Top of Input records

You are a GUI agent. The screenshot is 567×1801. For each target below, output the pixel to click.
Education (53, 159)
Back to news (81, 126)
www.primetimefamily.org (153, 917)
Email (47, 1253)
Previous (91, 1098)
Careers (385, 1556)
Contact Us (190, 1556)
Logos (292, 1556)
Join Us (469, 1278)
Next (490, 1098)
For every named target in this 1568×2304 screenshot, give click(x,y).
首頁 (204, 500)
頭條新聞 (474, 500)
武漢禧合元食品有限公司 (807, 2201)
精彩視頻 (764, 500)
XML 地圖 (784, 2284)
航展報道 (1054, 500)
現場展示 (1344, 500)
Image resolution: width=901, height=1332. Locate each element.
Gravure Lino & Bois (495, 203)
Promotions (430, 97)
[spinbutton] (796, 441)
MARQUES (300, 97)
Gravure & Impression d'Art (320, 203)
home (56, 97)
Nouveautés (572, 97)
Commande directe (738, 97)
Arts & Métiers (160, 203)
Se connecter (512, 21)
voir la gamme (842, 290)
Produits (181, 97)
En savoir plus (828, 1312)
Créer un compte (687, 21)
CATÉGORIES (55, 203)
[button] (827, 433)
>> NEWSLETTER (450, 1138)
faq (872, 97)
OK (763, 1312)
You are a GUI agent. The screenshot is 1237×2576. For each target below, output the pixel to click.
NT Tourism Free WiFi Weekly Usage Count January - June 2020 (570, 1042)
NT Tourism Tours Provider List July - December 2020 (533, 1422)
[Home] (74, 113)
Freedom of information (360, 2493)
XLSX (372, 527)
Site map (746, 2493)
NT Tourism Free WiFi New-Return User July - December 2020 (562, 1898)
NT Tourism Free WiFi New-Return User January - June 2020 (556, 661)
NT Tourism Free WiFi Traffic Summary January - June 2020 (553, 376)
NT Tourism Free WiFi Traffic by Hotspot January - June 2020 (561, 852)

Bottom of Input records

*Your goal*. Can you reproduce all the material exactly?

*Task answer*.
You are a GUI agent. The screenshot is 567×1801. For each target below, output the pixel to click.
Education (53, 159)
Back to news (81, 126)
www.primetimefamily.org (153, 917)
Email (47, 1253)
Previous (91, 1098)
Careers (385, 1556)
Contact Us (190, 1556)
Logos (292, 1556)
Join Us (469, 1278)
Next (490, 1098)
For every named target in this 1568×2304 screenshot, give click(x,y).
首頁 (204, 500)
頭條新聞 (474, 500)
武漢禧合元食品有限公司 (807, 2201)
精彩視頻 (764, 500)
XML 地圖 (784, 2284)
航展報道 (1054, 500)
現場展示 (1344, 500)
Image resolution: width=901, height=1332. Locate each element.
Gravure Lino & Bois (495, 203)
Promotions (430, 97)
[spinbutton] (796, 441)
MARQUES (300, 97)
Gravure & Impression d'Art (320, 203)
home (56, 97)
Nouveautés (572, 97)
Commande directe (738, 97)
Arts & Métiers (160, 203)
Se connecter (512, 21)
voir la gamme (842, 290)
Produits (181, 97)
En savoir plus (828, 1312)
Créer un compte (687, 21)
CATÉGORIES (55, 203)
[button] (827, 433)
>> NEWSLETTER (450, 1138)
faq (872, 97)
OK (763, 1312)
You are a GUI agent. The screenshot is 1237×2576. For each target below, output the pixel to click.
NT Tourism Free WiFi Weekly Usage Count January - June 2020 (570, 1042)
NT Tourism Tours Provider List July - December 2020 (533, 1422)
[Home] (74, 113)
Freedom of information (360, 2493)
XLSX (372, 527)
Site map (746, 2493)
NT Tourism Free WiFi New-Return User July - December 2020 (562, 1898)
NT Tourism Free WiFi New-Return User January - June 2020 (556, 661)
NT Tourism Free WiFi Traffic Summary January - June 2020 (553, 376)
NT Tourism Free WiFi Traffic by Hotspot January - June 2020 (561, 852)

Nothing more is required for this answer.